Alectra vogelii Benth. (Family: Scrophulariaceae) is a vascular hemiparasite of various leguminous crops in Africa, including peanut (Arachis hypogaea), bambara groundnut (Vigna subterranea), cowpea (Vigna unguiculata), common bean (Phaseolus vulgaris), soybean (Glycine max), and mung bean (Vigna radiata) (1). It is a common parasite of peanut in Angola, Burkina Faso, Malawi, Mozambique, Nigeria, Swaziland, Zambia, and Zimbabwe (2). During April and May 2000, A. vogelii was observed parasitizing several wild Arachis species in a field at the Chitedze Agricultural Research Station near Lilongwe, Malawi. These species were part of a germ plasm enhancement program that included A. appressipila (ICRISAT Groundnut Accession number [ICG] 8127), A. batizocoi (ICG 8124), A. benensis (ICG 13215), A. cardenasii (ICG 13164 and 13166), A. correntina (ICG 8918), A. duranensis (ICG 13200), A. helodes (ICG 8955 and 14917), A. hoehnei (ICG 13228), A. magna (ICG 8960), A. pintoi (ICG 13222 and 14914), A. stenosperma (ICG 13172 and 13223), and A. valida (ICG 13230). In addition, A. vogelii was observed on four unidentified Arachis species (ICG 13231, 14875, 14888, and 14907). Parasitized plants were less vigorous and connections between A. vogelii and host plants could be observed by carefully removing the soil in the root zone. Mature A. vogelii plants were 0.3 to 0.5 m and had multiple stems branching at the base. Subsoil plant parts were a deep orange color. Flowers were prominent lemon yellow with horseshoe-shaped stigmata and leaves were light green. This is the first report of A. vogelii parasitizing wild Arachis species.

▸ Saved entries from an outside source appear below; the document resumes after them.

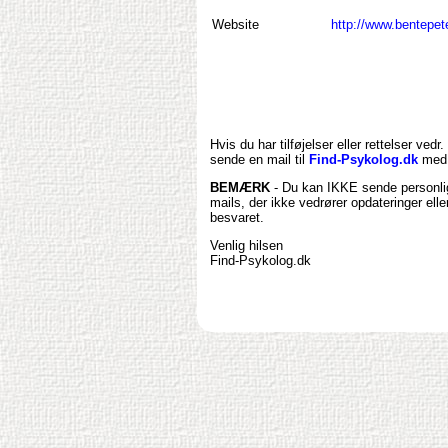
Website
http://www.bentepet
Hvis du har tilføjelser eller rettelser vedr.
sende en mail til
Find-Psykolog.dk
med 
BEMÆRK
- Du kan IKKE sende personlig
mails, der ikke vedrører opdateringer ell
besvaret.
Venlig hilsen
Find-Psykolog.dk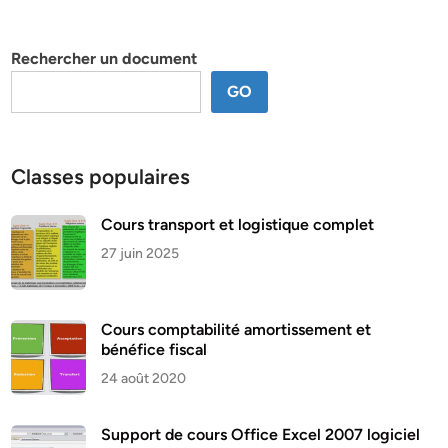
par
thème
Rechercher un document
GO
Classes populaires
Cours transport et logistique complet
27 juin 2025
Cours comptabilité amortissement et
bénéfice fiscal
24 août 2020
Support de cours Office Excel 2007 logiciel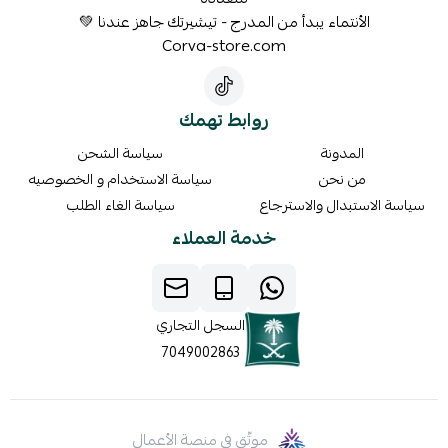
الأنتماء يبدأ من المدرج - تيشيرتك جاهز عندنا 💚
Corva-store.com
روابط تهمك
المدونة
سياسة الشحن
من نحن
سياسة الاستخدام و الخصوصيه
سياسة الاستبدال والاسترجاع
سياسة الغاء الطلب
خدمة العملاء
السجل التجاري
7049002863
موثّق في منصة الأعمال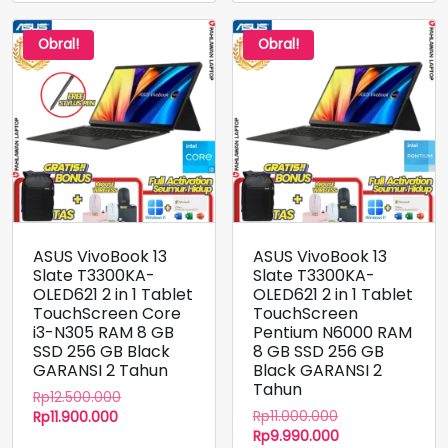
Obral!
Obral!
ASUS VivoBook 13
ASUS VivoBook 13
Slate T3300KA-
Slate T3300KA-
OLED621 2 in 1 Tablet
OLED621 2 in 1 Tablet
TouchScreen Core
TouchScreen
i3-N305 RAM 8 GB
Pentium N6000 RAM
SSD 256 GB Black
8 GB SSD 256 GB
GARANSI 2 Tahun
Black GARANSI 2
Tahun
Harga
Rp
12.500.000
Harga
Harga
aslinya
Rp
11.000.000
Rp
11.900.000
aslinya
Harga
saat
adalah:
Rp
9.990.000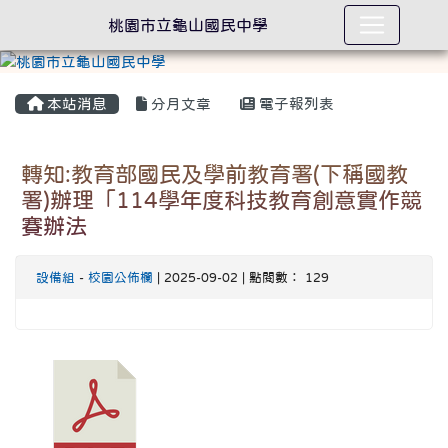
桃園市立龜山國民中學
本站消息
分月文章
電子報列表
轉知:教育部國民及學前教育署(下稱國教
署)辦理「114學年度科技教育創意實作競
賽辦法
設備組
-
校園公佈欄
| 2025-09-02 | 點閱數： 129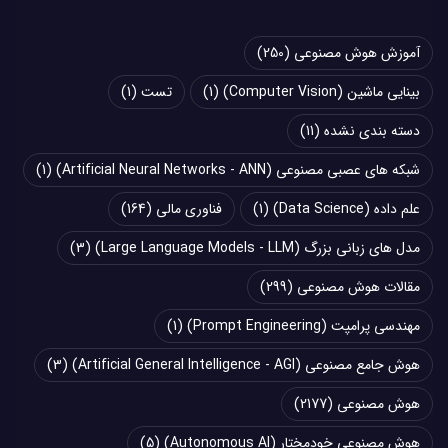
آموزش هوش مصنوعی
(250)
بینایی ماشین (Computer Vision)
(1)
تست
(1)
دسته بندی نشده
(11)
شبکه های عصبی مصنوعی (Artificial Neural Networks - ANN)
(1)
علم داده (Data Science)
(1)
فناوری مالی
(164)
مدل های زبانی بزرگ (Large Language Models - LLM)
(3)
مقالات هوش مصنوعی
(299)
مهندسی پرامپت (Prompt Engineering)
(1)
هوش جامع مصنوعی (Artificial General Intelligence - AGI)
(3)
هوش مصنوعی
(2177)
هوش مصنوعی خودمختار (Autonomous AI)
(5)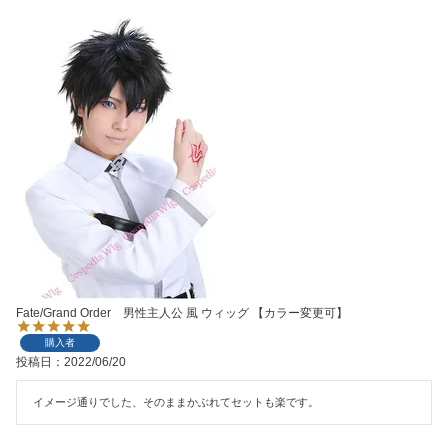
Fate/Grand Order 男性主人公 風 ウィッグ 【カラー変更可】
購入者
投稿日
2022/06/20
イメージ通りでした、そのままかぶれてセットも楽です。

References: (1) C. Parker. Crop Prot. 10:6--22, 1991. (2) P. Subrahmanyam. 1997. Parasitic flowering plants. Pages 70--71 in: Compendium of Peanut Diseases, 2nd Ed. N. Kokalis-Burelle, D. M. Porter, R. Rodriguez-Kabana, D. H. Smith, and P. Subrahmanyam, eds. American Phytopathological Society, St. Paul, MN.